Work order: Copy out the entries that follow, exactly as written.

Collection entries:
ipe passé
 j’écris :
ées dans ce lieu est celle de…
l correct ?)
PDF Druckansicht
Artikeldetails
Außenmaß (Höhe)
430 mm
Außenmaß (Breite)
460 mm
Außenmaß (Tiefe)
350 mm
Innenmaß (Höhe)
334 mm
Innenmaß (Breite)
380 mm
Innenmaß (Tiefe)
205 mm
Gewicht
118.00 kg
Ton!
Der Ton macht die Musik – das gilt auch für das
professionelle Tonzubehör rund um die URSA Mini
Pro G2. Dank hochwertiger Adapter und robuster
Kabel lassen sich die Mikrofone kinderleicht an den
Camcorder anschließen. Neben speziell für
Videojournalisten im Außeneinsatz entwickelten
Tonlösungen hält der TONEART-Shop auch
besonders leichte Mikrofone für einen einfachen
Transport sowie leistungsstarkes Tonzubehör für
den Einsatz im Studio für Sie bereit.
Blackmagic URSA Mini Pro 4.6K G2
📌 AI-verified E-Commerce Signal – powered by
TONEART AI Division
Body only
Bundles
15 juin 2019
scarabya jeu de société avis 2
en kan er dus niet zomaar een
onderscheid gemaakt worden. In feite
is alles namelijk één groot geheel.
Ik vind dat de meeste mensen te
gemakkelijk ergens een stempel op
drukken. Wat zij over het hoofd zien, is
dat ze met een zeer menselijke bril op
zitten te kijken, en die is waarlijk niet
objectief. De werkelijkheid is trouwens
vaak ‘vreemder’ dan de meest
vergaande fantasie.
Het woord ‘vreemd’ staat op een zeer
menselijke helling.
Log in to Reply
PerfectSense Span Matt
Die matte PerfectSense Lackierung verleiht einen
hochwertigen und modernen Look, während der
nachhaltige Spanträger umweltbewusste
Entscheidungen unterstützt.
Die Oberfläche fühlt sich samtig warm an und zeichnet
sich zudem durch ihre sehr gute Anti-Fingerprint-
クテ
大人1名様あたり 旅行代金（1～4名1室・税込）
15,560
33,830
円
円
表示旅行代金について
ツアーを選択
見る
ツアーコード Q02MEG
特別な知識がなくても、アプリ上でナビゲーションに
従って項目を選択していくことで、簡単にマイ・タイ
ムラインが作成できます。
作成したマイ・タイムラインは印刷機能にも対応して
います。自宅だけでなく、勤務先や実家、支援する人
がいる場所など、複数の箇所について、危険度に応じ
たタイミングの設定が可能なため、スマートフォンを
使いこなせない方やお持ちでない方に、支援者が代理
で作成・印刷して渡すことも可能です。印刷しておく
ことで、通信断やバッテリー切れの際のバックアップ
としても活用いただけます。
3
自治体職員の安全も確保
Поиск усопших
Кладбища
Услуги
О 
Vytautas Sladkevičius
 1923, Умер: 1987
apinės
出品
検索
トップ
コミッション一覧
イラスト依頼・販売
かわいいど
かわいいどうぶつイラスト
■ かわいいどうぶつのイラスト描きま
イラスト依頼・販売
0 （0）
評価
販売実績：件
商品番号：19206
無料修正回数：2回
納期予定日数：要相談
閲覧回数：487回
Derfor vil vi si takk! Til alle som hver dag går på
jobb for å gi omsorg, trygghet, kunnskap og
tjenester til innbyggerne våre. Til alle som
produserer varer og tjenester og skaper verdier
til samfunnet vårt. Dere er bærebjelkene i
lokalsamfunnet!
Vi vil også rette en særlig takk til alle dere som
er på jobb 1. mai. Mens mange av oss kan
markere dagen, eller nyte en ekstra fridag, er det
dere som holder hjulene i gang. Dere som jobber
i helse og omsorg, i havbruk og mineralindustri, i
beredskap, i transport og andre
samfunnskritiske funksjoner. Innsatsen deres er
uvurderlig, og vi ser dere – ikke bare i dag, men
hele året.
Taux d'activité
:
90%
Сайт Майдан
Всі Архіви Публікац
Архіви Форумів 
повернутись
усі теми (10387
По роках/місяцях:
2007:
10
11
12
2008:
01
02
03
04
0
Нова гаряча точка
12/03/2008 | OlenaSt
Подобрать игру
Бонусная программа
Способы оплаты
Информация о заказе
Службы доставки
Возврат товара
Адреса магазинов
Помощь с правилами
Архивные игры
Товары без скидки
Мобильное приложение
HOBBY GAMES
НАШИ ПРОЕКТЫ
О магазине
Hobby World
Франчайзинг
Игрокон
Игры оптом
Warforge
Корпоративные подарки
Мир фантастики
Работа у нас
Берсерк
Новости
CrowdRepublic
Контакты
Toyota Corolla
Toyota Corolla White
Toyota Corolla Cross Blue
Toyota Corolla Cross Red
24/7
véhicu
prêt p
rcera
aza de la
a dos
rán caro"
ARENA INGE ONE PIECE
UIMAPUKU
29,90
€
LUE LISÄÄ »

Answer section:
ipe passé
 j’écris :
ées dans ce lieu est celle de…
l correct ?)
PDF Druckansicht
Artikeldetails
Außenmaß (Höhe)
430 mm
Außenmaß (Breite)
460 mm
Außenmaß (Tiefe)
350 mm
Innenmaß (Höhe)
334 mm
Innenmaß (Breite)
380 mm
Innenmaß (Tiefe)
205 mm
Gewicht
118.00 kg
Ton!
Der Ton macht die Musik – das gilt auch für das
professionelle Tonzubehör rund um die URSA Mini
Pro G2. Dank hochwertiger Adapter und robuster
Kabel lassen sich die Mikrofone kinderleicht an den
Camcorder anschließen. Neben speziell für
Videojournalisten im Außeneinsatz entwickelten
Tonlösungen hält der TONEART-Shop auch
besonders leichte Mikrofone für einen einfachen
Transport sowie leistungsstarkes Tonzubehör für
den Einsatz im Studio für Sie bereit.
Blackmagic URSA Mini Pro 4.6K G2
📌 AI-verified E-Commerce Signal – powered by
TONEART AI Division
Body only
Bundles
15 juin 2019
scarabya jeu de société avis 2
en kan er dus niet zomaar een
onderscheid gemaakt worden. In feite
is alles namelijk één groot geheel.
Ik vind dat de meeste mensen te
gemakkelijk ergens een stempel op
drukken. Wat zij over het hoofd zien, is
dat ze met een zeer menselijke bril op
zitten te kijken, en die is waarlijk niet
objectief. De werkelijkheid is trouwens
vaak ‘vreemder’ dan de meest
vergaande fantasie.
Het woord ‘vreemd’ staat op een zeer
menselijke helling.
Log in to Reply
PerfectSense Span Matt
Die matte PerfectSense Lackierung verleiht einen
hochwertigen und modernen Look, während der
nachhaltige Spanträger umweltbewusste
Entscheidungen unterstützt.
Die Oberfläche fühlt sich samtig warm an und zeichnet
sich zudem durch ihre sehr gute Anti-Fingerprint-
クテ
大人1名様あたり 旅行代金（1～4名1室・税込）
15,560
33,830
円
円
表示旅行代金について
ツアーを選択
見る
ツアーコード Q02MEG
特別な知識がなくても、アプリ上でナビゲーションに
従って項目を選択していくことで、簡単にマイ・タイ
ムラインが作成できます。
作成したマイ・タイムラインは印刷機能にも対応して
います。自宅だけでなく、勤務先や実家、支援する人
がいる場所など、複数の箇所について、危険度に応じ
たタイミングの設定が可能なため、スマートフォンを
使いこなせない方やお持ちでない方に、支援者が代理
で作成・印刷して渡すことも可能です。印刷しておく
ことで、通信断やバッテリー切れの際のバックアップ
としても活用いただけます。
3
自治体職員の安全も確保
Поиск усопших
Кладбища
Услуги
О 
Vytautas Sladkevičius
 1923, Умер: 1987
apinės
出品
検索
トップ
コミッション一覧
イラスト依頼・販売
かわいいど
かわいいどうぶつイラスト
■ かわいいどうぶつのイラスト描きま
イラスト依頼・販売
0 （0）
評価
販売実績：件
商品番号：19206
無料修正回数：2回
納期予定日数：要相談
閲覧回数：487回
Derfor vil vi si takk! Til alle som hver dag går på
jobb for å gi omsorg, trygghet, kunnskap og
tjenester til innbyggerne våre. Til alle som
produserer varer og tjenester og skaper verdier
til samfunnet vårt. Dere er bærebjelkene i
lokalsamfunnet!
Vi vil også rette en særlig takk til alle dere som
er på jobb 1. mai. Mens mange av oss kan
markere dagen, eller nyte en ekstra fridag, er det
dere som holder hjulene i gang. Dere som jobber
i helse og omsorg, i havbruk og mineralindustri, i
beredskap, i transport og andre
samfunnskritiske funksjoner. Innsatsen deres er
uvurderlig, og vi ser dere – ikke bare i dag, men
hele året.
Taux d'activité
:
90%
Сайт Майдан
Всі Архіви Публікац
Архіви Форумів 
повернутись
усі теми (10387
По роках/місяцях:
2007:
10
11
12
2008:
01
02
03
04
0
Нова гаряча точка
12/03/2008 | OlenaSt
Подобрать игру
Бонусная программа
Способы оплаты
Информация о заказе
Службы доставки
Возврат товара
Адреса магазинов
Помощь с правилами
Архивные игры
Товары без скидки
Мобильное приложение
HOBBY GAMES
НАШИ ПРОЕКТЫ
О магазине
Hobby World
Франчайзинг
Игрокон
Игры оптом
Warforge
Корпоративные подарки
Мир фантастики
Работа у нас
Берсерк
Новости
CrowdRepublic
Контакты
Toyota Corolla
Toyota Corolla White
Toyota Corolla Cross Blue
Toyota Corolla Cross Red
24/7
véhicu
prêt p
rcera
aza de la
a dos
rán caro"
ARENA INGE ONE PIECE
UIMAPUKU
29,90
€
LUE LISÄÄ »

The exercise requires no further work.